Dilanjutkannya untuk regulasi dan koordinasi antar kementerian serta koordinasi dengan pemerintah daerah terus dilakukan oleh Kementerian ESDM guna tercipta kondusifitas dalam pelaksanaan pertambangan di Kep. Babel.
Kita telah menggelar rapat dengar pendapat antara Pj. gubernur babel dan bupati bangka tengah dan bupati belitung timur beserta PT. timah dan perwakilan masyarakat dengan Komisi VII DPR RI dan Kementerian ESDM RI,” ujarnya.
Diakuinya bahwa Pengawasan pelaksanaan pertambangan dan pengawasan reklamasi memang masih perlu banyak perbaikan tetapi terus di maksimalkan karena faktor SDM Inspektur Pertambangan di Babel hanya 18 orang dengan IUP mencapai 221.000, sehingga membuat pengawasan menjadi tidak maksimal.

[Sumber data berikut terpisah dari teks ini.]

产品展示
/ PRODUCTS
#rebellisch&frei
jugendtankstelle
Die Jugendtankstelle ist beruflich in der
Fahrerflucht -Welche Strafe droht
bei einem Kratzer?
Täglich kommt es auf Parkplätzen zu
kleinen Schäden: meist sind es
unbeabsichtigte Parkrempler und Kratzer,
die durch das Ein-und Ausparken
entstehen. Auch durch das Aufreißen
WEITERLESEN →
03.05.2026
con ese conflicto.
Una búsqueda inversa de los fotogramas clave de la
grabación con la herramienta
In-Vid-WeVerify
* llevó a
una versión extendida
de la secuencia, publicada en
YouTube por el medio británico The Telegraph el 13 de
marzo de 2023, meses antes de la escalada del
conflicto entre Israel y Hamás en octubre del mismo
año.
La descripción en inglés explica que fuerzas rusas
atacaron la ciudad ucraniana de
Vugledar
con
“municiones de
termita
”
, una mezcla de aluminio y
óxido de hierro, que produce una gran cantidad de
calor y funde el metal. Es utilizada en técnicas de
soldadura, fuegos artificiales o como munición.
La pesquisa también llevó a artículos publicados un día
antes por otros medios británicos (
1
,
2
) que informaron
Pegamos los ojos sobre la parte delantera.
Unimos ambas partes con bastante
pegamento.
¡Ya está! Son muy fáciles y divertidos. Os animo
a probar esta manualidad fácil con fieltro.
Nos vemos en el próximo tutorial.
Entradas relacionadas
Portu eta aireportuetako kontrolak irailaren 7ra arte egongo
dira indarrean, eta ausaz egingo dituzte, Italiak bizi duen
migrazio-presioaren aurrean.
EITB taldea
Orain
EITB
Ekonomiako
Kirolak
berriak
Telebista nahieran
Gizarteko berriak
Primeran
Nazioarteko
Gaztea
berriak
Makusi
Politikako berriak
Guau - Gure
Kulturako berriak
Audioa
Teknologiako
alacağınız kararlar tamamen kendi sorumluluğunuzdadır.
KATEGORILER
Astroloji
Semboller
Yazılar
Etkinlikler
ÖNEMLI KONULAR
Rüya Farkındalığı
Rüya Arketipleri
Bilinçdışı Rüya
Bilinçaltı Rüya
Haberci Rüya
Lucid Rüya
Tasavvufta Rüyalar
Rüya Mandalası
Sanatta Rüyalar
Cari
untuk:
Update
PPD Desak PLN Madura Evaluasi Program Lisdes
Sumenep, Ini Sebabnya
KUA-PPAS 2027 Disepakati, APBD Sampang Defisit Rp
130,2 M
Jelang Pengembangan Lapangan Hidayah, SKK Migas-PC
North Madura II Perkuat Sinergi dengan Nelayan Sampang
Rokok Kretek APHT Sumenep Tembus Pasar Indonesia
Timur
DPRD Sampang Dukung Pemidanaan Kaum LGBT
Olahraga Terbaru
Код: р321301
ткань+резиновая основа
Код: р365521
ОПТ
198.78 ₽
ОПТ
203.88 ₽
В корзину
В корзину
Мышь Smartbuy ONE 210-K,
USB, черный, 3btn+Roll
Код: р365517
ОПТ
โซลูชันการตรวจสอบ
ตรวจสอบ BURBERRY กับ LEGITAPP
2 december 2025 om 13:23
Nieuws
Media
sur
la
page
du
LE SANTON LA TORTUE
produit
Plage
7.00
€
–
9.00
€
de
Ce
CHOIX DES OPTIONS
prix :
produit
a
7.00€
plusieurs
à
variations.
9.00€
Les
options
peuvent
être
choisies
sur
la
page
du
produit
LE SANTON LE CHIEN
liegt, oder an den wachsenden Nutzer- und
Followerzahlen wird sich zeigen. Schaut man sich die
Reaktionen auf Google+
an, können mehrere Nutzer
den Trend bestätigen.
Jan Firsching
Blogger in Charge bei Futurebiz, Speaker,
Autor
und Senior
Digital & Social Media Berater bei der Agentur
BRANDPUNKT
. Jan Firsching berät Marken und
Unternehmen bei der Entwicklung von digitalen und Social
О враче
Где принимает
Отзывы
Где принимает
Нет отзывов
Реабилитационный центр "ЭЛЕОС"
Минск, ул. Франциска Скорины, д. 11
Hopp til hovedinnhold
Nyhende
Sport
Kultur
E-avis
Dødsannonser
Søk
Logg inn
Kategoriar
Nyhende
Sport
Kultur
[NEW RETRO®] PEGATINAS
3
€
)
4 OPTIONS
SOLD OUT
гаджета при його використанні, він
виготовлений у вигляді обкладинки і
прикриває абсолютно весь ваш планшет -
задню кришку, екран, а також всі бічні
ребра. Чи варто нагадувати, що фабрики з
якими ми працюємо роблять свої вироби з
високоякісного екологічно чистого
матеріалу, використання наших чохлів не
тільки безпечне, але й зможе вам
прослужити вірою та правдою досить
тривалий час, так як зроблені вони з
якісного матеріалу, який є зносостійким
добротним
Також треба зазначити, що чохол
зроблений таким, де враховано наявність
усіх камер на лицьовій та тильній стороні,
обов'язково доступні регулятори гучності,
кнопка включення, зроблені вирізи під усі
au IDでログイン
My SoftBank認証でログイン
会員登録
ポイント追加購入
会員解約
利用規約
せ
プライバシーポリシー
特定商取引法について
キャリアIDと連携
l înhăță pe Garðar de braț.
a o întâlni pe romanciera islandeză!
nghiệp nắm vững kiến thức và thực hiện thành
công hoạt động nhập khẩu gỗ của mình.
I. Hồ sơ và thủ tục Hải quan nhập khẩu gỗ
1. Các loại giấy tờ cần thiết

Untuk diketahui Ketentuan Wilayah Pertambangan Rakyat (WPR) diatur Undang-undang (UU) Nomor 4 Tahun 2009 tentang Pertambangan Minerba Pasal 20 dan Pasal 24, kemudian dilengkapi UU Nomor 3 tahun 2020, mengenai izin pertambangan rakyat atau IPR sudah diatur tentang UU Nomor 3 Tahun 2020 di antaranya Pasal 66, 67, 68 dan 73, untuk Provinsi Bangka Belitung, WPR yang telah ditetapkan ada 123 WPR terbagi utuk 3 kabupaten di Bangka, Bangka Tengah dan Belitung Timur dengan total luas 8.568,35 hektare.
“Kami akan segera berkoordinasi dengan pemerintah provinsi babel dan kabupaten untuk mensosialisasikan terkait WPR dan IPR ke masyarakat sesuai masukan dari DPRD Babel dan sesuai juga dengan hasil rapat dengar pendapat tanggal 26 Maret 2024 dengan Komisi VII DPR RI,” tutup Pejabat Esselon II di Dirjen Minerba ini.